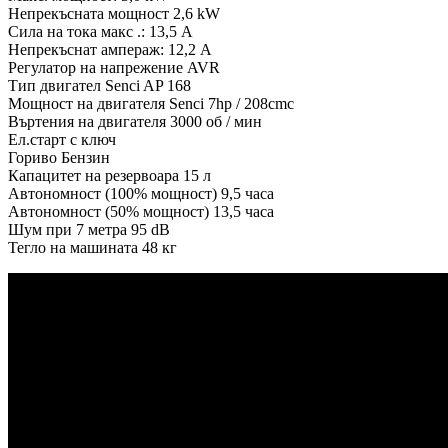
Непрекъсната мощност 2,6 kW
Сила на тока макс .: 13,5 A
Непрекъснат ампераж: 12,2 A
Регулатор на напрежение AVR
Тип двигател Senci AP 168
Мощност на двигателя Senci 7hp / 208cmc
Въртения на двигателя 3000 об / мин
Ел.старт с ключ
Гориво Бензин
Капацитет на резервоара 15 л
Автономност (100% мощност) 9,5 часа
Автономност (50% мощност) 13,5 часа
Шум при 7 метра 95 dB
Тегло на машината 48 кг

- - -

* WORK TO BE COMPLETED *
Lines from the one containing "Гориво Бензин" through the last line of the data above are the only output wanted; restate them exactly.

* RESPONSE *
Гориво Бензин
Капацитет на резервоара 15 л
Автономност (100% мощност) 9,5 часа
Автономност (50% мощност) 13,5 часа
Шум при 7 метра 95 dB
Тегло на машината 48 кг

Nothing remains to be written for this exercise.